In this talk, we further explain why session fixation attacks emerge in connector ecosystems, and how they can be mitigated (e.g., [7] [8] [9] [10] [11]). Notably, these issues are not merely the result of careless implementation, but arise from the architectural decoupling of OAuth responsibilities (the OAuth client) and session management (the application) across different components or entities that were traditionally treated as a single "client application".

We also discuss our initial efforts to model these deployment scenarios and security considerations, proposing potential updates to the OAuth Security BCP [12] [13] as a call to action for the community.

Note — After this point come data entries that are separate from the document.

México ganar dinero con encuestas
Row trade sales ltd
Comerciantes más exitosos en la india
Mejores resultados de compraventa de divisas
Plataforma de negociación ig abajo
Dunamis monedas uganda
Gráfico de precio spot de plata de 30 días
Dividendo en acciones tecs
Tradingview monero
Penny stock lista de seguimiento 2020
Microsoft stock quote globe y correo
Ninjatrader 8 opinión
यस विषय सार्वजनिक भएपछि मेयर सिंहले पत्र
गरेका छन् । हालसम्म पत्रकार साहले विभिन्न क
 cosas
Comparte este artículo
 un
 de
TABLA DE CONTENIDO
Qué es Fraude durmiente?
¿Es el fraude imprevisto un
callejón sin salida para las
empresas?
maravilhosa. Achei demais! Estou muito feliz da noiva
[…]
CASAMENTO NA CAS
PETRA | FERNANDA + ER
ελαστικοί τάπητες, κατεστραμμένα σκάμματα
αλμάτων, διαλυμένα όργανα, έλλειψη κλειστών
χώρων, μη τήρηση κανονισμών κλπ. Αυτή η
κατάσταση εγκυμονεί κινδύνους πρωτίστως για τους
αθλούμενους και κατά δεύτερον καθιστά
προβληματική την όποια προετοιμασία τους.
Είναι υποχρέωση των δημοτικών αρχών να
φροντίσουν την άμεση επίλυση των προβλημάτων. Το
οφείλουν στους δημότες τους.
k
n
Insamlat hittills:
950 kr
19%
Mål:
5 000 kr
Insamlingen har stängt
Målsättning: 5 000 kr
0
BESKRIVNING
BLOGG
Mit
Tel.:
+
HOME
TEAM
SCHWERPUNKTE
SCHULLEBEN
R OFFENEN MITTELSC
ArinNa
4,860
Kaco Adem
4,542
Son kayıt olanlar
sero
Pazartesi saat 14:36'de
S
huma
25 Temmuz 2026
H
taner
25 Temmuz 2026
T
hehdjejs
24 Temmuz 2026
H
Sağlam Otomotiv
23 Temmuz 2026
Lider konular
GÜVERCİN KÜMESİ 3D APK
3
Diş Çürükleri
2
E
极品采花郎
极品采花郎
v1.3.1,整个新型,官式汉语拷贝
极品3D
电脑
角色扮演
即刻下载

Co-authors: Kaixuan Luo, Xianbo Wang, Adonis Fung, Wing Cheong Lau

Our research paper appears in IEEE S&P 2026 [14], with preliminary results presented at Black Hat USA 2024 [15] and 2025 [16].

References:
[1] https://cwe.mitre.org/data/definitions/384.html
[2] https://oauth.net/advisories/2009-1/
[3] https://danielfett.de/2025/03/10/cross-device-session-fixation/
[4] https://datatracker.ietf.org/doc/html/draft-ietf-oauth-cross-device-security-16#section-4
[5] https://openid.net/specs/openid-4-verifiable-presentations-1_0.html#section-14.2
[6] https://datatracker.ietf.org/doc/html/rfc9700

[7] https://docs.aws.amazon.com/bedrock-agentcore/latest/devguide/oauth2-authorization-url-session-binding.html
[8] https://aws.amazon.com/blogs/machine-learning/secure-ai-agents-with-amazon-bedrock-agentcore-identity-on-amazon-ecs/
[9] https://docs.arcade.dev/en/home/auth/secure-auth-production
[10] https://www.arcade.dev/blog/arcade-proactively-addressed-coat-vulnerability-in-agentic-ai/
[11] https://modelcontextprotocol.io/specification/2025-11-25/client/elicitation#phishing

[12] IETF 125 Presentation (Page 6-8): https://datatracker.ietf.org/meeting/125/materials/slides-125-oauth-updates-to-oauth-20-security-best-current-practice-00
[13] Internet-Draft (Section 2.3): https://datatracker.ietf.org/doc/html/draft-ietf-oauth-security-topics-update-01#section-2.3

[14] Kaixuan Luo, Xianbo Wang, Pui Ho Adonis Fung, and Wing Cheong Lau, "Demystifying the (In)Security of OAuth-based Account Linking in Connector Ecosystems," in 2026 IEEE Symposium on Security and Privacy (SP), San Francisco, CA, USA, 2026, pp. 2327-2346. https://doi.ieeecomputersociety.org/10.1109/SP63933.2026.00128
[15] https://blackhat.com/us-24/briefings/schedule/index.html#one-hack-to-rule-them-all-pervasive-account-takeovers-in-integration-platforms-for-workflow-automation-virtual-voice-assistant-iot-38-llm-services-38994
[16] https://blackhat.com/us-25/briefings/schedule/index.html#back-to-the-future-hacking-and-securing-connection-based-oauth-architectures-in-agentic-ai-and-integration-platforms-44686

Kaixuan Luo is a PhD candidate at Mobile Technologies Centre (MobiTeC), the Chinese University of Hong Kong (CUHK). His research focuses on web security and its intersection with digital identities. He is a three-time Black Hat USA speaker and has published his research at USENIX Security and IEEE S&P.